* _YOUR INSTRUCTIONS_
Scan the records below for the line with "Кредитный калькулятор" and the line with "Спецпредложения". Repeat those two lines and every line between them exactly, and nothing else.

* _THE DATA_
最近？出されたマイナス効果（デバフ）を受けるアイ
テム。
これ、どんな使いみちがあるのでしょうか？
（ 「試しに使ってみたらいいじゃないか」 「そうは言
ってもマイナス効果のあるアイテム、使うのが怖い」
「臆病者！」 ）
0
==
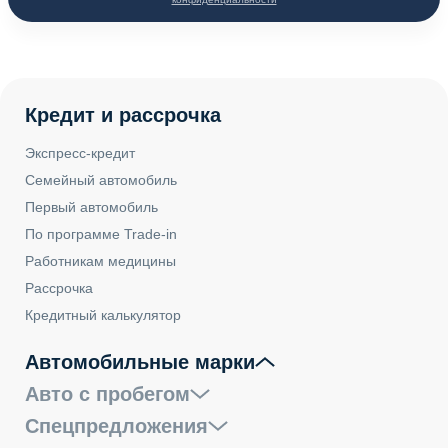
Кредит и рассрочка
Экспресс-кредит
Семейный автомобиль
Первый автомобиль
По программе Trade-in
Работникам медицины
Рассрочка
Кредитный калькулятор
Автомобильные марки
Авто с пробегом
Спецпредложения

* _EXPECTED ANSWER_
Кредитный калькулятор
Автомобильные марки
Авто с пробегом
Спецпредложения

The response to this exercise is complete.